ビジネスの環境が変化する中、企業の持続的な成長を実現するため、人材戦略をビジネスモデル、経営戦略と連動させる「人的資本経営」に注目が集まっている。
今年(2023年)3月期以降は、有価証券報告書を発行する大手企業約4000社を対象に、女性管理職比率などの従業員状況、人材育成方針ほかのサスティナビリティ情報といった人的資本の情報開示が義務付けられる。
そうした中、パソナグループで人材育成事業などを展開するキャプランは、日本の上場・非上場企業249社を対象に「人的資本開示に関する実態調査」を実施。開示の義務化を前に、企業の取り組み状況が明らかになった。
「人的資本の情報開示」に取り組んでいるかを聞くと、すでに開始している企業は「取り組みを継続中」(10%)、「取り組みを開始した段階」(8.8%)を合わせて全体の2割弱となったほか、上場企業においても合計約3割にとどまった。
Q. 人的資本の情報開示に取り組んでいるか?
人的資本の情報開示に取り組んでいる、または準備中と答えた企業に取り組む理由を尋ねたところ、全体の半数超が「人的資本経営の推進のため」と回答。上場企業については同回答に続き、約6割が「開示の義務化」をあげ、「投資家からの要望」「コーポレート・ガバナンスコードの改訂」(いずれも約3割)が上位に入るなど、外的要因が目立った(以下、すべて複数回答可)。
一方で、非上場企業では「人材定着を図るため」(35.4%)と「求める人材を採用していくため」(34.1%)がいずれも上場企業を上回り、より直接的な経営効果を求めて人的資本の開示に取り組んでいることが見て取れた。
さらに、開示に取り組む企業にそのフェーズを質問すると、全体の約半数が「従業員データの収集」と回答。上場企業では「従業員データの可視化」が最多で6割を占め、取り組みの初期フェーズにいる企業が多いことがわかった。
また、上場・非上場企業ともに、データの収集・可視化に続く工程「可視化データの定量把握・分析」や、データに基づいて施策を立案する「人材戦略のブラッシュアップ」に取り組む企業は少なく、いずれも約3割以下となった。
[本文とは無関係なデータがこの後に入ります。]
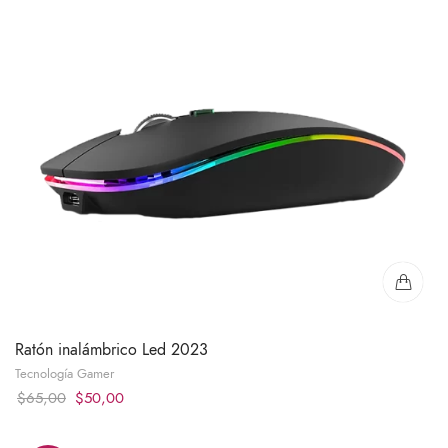
Ratón inalámbrico Led 2023
Tecnología Gamer
Original
Current
$
65,00
$
50,00
price
price
was:
is:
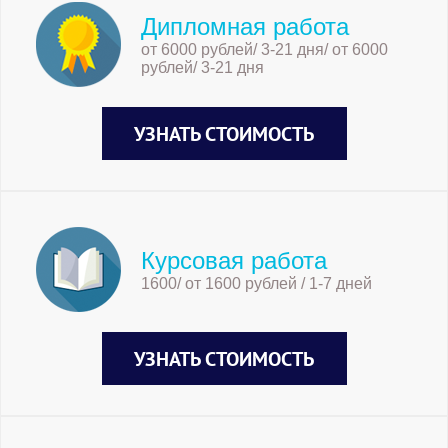
Дипломная работа
от 6000 рублей/ 3-21 дня/ от 6000
рублей/ 3-21 дня
УЗНАТЬ СТОИМОСТЬ
Курсовая работа
1600/ от 1600 рублей / 1-7 дней
УЗНАТЬ СТОИМОСТЬ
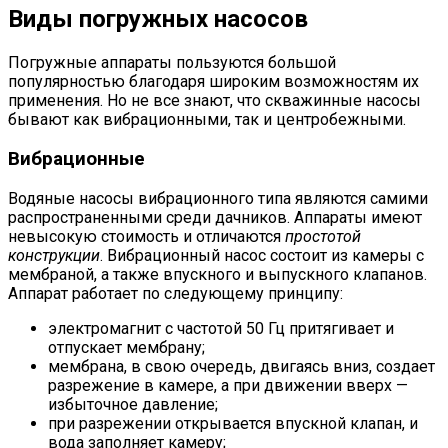
Виды погружных насосов
Погружные аппараты пользуются большой
популярностью благодаря широким возможностям их
применения. Но не все знают, что скважинные насосы
бывают как вибрационными, так и центробежными.
Вибрационные
Водяные насосы вибрационного типа являются самими
распространенными среди дачников. Аппараты имеют
невысокую стоимость и отличаются
простотой
конструкции
. Вибрационный насос состоит из камеры с
мембраной, а также впускного и выпускного клапанов.
Аппарат работает по следующему принципу:
электромагнит с частотой 50 Гц притягивает и
отпускает мембрану;
мембрана, в свою очередь, двигаясь вниз, создает
разрежение в камере, а при движении вверх —
избыточное давление;
при разрежении открывается впускной клапан, и
вода заполняет камеру;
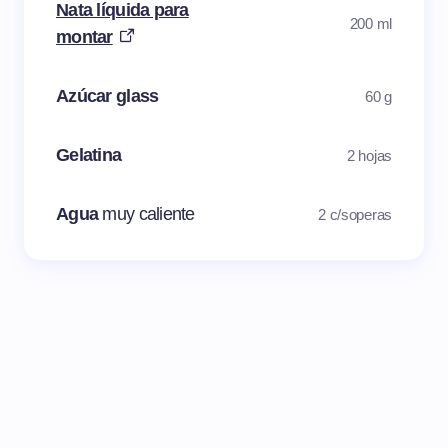
Nata líquida para
200 ml
montar
Azúcar glass
60 g
Gelatina
2 hojas
Agua
muy caliente
2 c/soperas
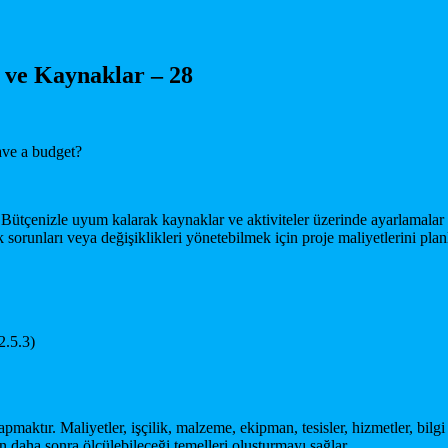
 ve Kaynaklar – 28
r. Bütçenizle uyum kalarak kaynaklar ve aktiviteler üzerinde ayarlamala
 sorunları veya değişiklikleri yönetebilmek için proje maliyetlerini pla
2.5.3)
pmaktır. Maliyetler, işçilik, malzeme, ekipman, tesisler, hizmetler, bilgi
n daha sonra ölçülebileceği temelleri oluşturmayı sağlar.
開示のネックや課題については、「可視化データの定量把握・分析」が全体と上場企業で最多となり、それぞれ43.1%、49.1%という結果に。上場企業ではそれに「人材戦略のブラッシュアップ」や「シナリオ策定」(いずれも43.6%)が続いた。一方、非上場企業では「人員不足」(28%)や「経営層との合意形成」(26.8%)が、上場企業を上回った。
Q. 人的資本開示のネックや課題は?
人的資本開示における課題や懸念として寄せられた声には、「開示の対象や範囲のイメージがつかめない」「開示する数値の算出方法が明確でない」というノウハウに関するものから、「対応に伴う人的リソース不足」や「システム導入コスト」を心配するもの、「開示が経営に寄与せず負担になる懸念」という経営へのネガティブな影響を案ずるものまでが並んだ。
人的資本の開示義務化まで、あと少し。様々な課題に追われる企業が、少なくないようだ。